Brett Nelson (born 1969) is an American multi-instrumentalist, singer and songwriter best known as the former bassist for the indie rock band Built to Spill.

==Early career and influences==
In high school, Nelson played in a band called Farm Days along with Doug Martsch and Andy Capps. Nelson's next band, Butterfly Train, released two albums on Up Records, in 1994 and 1996, before breaking up (Andy Capps was drummer for the latter album).

In a 2012 article for Impose, Nelson shared the seven songs that made him want to be a musician. These were: "Joan of Arc" by Orchestral Manoeuvres in the Dark (1981), "Kids Don't Follow" by the Replacements (1982), "Remember David" by A Flock of Seagulls (1984), "Never Understand" by The Jesus and Mary Chain (1985), "Relatin' Dudes to Jazz" by Firehose (1986), "Little Fury Things" by Dinosaur Jr. (1987), and "Vapour Trail" by Ride (1990).

==Built to Spill and later career==

In 1994, Nelson and Andy Capps joined Martsch's Built to Spill.

Nelson appeared on every album from There's Nothing Wrong with Love to There Is No Enemy.

Nelson sings and plays guitar and keyboards for The Suffocation Keep, which released its debut album John Hughes Was Never So Wrong in 2002. The band completed a second album in 2004, A Few Minor Modifications of the Stars. The album was never released; however, the band did make it available for free download.

Nelson lives in Boise, Idaho. He sometimes calls himself "Brett Not Netson" or "breLson" to distinguish himself from Built to Spill bandmate Brett Netson.
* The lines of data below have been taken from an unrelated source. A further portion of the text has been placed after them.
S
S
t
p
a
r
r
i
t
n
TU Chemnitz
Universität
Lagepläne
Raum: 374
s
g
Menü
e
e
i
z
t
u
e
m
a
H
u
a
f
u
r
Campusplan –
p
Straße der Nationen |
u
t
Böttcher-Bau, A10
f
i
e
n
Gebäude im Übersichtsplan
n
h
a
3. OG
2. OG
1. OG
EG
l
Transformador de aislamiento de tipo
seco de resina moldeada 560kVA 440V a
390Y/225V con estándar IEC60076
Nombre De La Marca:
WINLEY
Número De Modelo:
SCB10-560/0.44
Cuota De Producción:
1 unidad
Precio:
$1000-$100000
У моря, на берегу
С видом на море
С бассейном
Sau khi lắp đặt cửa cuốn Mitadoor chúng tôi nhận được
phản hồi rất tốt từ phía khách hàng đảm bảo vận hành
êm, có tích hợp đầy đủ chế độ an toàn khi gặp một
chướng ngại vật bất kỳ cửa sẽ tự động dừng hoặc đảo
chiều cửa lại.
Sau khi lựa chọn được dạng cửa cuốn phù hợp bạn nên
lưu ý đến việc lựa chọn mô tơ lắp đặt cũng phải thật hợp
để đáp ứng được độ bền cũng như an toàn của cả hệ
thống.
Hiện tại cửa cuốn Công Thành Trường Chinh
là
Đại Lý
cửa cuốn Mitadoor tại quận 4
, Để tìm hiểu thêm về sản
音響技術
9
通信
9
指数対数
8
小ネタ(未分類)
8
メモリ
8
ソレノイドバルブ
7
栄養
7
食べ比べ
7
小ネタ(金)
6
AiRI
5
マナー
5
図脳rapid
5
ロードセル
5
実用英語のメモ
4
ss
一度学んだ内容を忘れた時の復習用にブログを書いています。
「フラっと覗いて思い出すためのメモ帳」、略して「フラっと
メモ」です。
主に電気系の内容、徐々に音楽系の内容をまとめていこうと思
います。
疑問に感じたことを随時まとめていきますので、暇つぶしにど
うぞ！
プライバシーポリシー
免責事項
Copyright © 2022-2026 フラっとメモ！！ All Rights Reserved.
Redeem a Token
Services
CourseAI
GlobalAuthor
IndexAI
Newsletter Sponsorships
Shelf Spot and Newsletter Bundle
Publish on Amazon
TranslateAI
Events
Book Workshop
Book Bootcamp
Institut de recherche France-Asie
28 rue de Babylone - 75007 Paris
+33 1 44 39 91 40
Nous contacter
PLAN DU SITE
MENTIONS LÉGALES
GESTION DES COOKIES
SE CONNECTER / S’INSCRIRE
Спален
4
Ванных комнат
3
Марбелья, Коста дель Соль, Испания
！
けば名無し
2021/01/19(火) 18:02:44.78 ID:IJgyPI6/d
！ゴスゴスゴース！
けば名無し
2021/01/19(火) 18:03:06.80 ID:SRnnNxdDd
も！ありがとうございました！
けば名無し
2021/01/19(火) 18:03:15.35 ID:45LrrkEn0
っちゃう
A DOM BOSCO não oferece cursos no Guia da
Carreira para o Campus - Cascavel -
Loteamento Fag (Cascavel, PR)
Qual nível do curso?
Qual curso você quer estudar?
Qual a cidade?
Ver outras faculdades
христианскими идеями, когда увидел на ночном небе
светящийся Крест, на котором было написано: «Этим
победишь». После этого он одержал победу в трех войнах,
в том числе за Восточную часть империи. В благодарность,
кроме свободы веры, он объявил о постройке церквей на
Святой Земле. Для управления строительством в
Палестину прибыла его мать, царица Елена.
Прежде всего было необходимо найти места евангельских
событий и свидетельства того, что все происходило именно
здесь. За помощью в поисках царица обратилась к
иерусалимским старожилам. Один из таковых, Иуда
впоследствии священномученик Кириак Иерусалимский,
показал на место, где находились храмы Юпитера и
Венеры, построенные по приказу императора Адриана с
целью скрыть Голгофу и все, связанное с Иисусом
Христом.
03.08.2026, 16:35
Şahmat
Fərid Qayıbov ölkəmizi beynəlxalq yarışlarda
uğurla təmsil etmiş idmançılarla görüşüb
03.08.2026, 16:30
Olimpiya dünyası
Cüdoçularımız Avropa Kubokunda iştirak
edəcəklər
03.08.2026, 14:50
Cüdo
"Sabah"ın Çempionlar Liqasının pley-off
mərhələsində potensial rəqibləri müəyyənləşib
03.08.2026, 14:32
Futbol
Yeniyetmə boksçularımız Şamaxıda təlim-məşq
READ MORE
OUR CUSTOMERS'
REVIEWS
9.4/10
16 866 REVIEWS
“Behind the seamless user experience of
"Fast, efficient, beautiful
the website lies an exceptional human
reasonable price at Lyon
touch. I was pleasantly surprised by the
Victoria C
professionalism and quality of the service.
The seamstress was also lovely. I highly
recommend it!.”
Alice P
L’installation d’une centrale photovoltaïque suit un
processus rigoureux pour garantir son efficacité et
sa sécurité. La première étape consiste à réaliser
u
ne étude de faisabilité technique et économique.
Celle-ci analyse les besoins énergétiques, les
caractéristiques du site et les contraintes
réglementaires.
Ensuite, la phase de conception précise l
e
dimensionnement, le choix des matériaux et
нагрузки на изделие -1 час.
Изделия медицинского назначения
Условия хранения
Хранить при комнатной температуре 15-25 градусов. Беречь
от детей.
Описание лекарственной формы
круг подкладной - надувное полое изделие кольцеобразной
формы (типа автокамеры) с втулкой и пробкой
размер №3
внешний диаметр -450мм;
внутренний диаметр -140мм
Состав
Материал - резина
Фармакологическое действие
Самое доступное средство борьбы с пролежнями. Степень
In November 2009, Nelson re-recorded seven Built To Spill songs "synthesizer/drum machine only" with bandmate Doug Martsch re-singing the songs and released it as an EP titled The Electronic Anthology Project in July 2010.
 The new edition of The Electronic Anthology Project takes nine songs from Dinosaur Jr. with new vocals by J Mascis. It was released on Record Store Day, April 21, 2012, in a limited edition of 500 purple vinyl copies (with digital, CD and standard vinyl to follow).

Brett Nelson departed from Built to Spill, along with then-drummer Scott Plouf, in 2012, after 18 years with the band. The reasons behind the decision are said to be benevolent. Nelson was replaced by Jason Albertini and Scott Plouf by Steve Gere. Built to Spill promptly began touring again in early 2013.

After his exit from Built to Spill, Nelson joined Sleepy Seeds. They self-released their only album on June 24, 2014.

After Sleepy Seeds disbanded in 2015, Nelson started a four-piece post-wave band called Sick Wish featuring his son Jonah Nelson.